Sus ilustraciones se han publicado en medios como The New Yorker, The New York Times y The Washington Post Magazine, y ha trabajado para clientes como UFC, Deutsche Telekom y la Fundación Save The Med. En 2023, fue el encargado de diseñar la imagen gráfica del festival Viña Rock.
Ha expuesto individualmente en espacios como The New Studio (Brooklyn), Teke Gallery (Italia) y Singularity Gallery (Guangzhou), y ha participado en colectivas en Philippe Labaune Gallery (NYC), La Panera (Lleida) o The Invisible Dog Art Center (Brooklyn). Su obra ha sido reconocida por programas como los World Illustration Awards, la Fundación Pilar i Joan Miró y el Injuve.

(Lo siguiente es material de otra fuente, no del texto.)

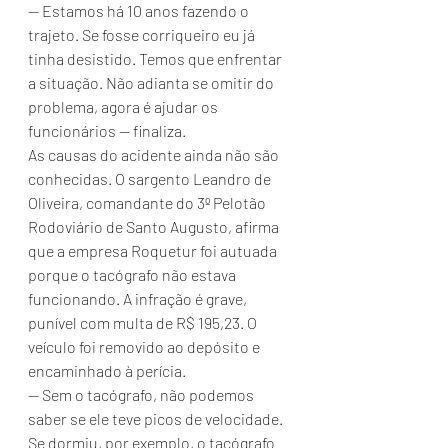
— Estamos há 10 anos fazendo o 
trajeto. Se fosse corriqueiro eu já 
tinha desistido. Temos que enfrentar 
a situação. Não adianta se omitir do 
problema, agora é ajudar os 
funcionários — finaliza.
As causas do acidente ainda não são 
conhecidas. O sargento Leandro de 
Oliveira, comandante do 3º Pelotão 
Rodoviário de Santo Augusto, afirma 
que a empresa Roquetur foi autuada 
porque o tacógrafo não estava 
funcionando. A infração é grave, 
punível com multa de R$ 195,23. O 
veículo foi removido ao depósito e 
encaminhado à perícia.
— Sem o tacógrafo, não podemos 
saber se ele teve picos de velocidade. 
Se dormiu, por exemplo, o tacógrafo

Es coautor de Projecte Úter, un mural gráfico itinerante sobre derechos reproductivos que ha sido presentado a través de sesiones de narración oral y exposiciones en España, Francia, Alemania, México y Estados Unidos. Es becario Fulbright y máster en Bellas Artes por la School of Visual Arts (SVA) de Nueva York, donde se graduó con una Presidential Scholarship. Ha compartido su trabajo en instituciones como Stanford, Princeton y CUNY.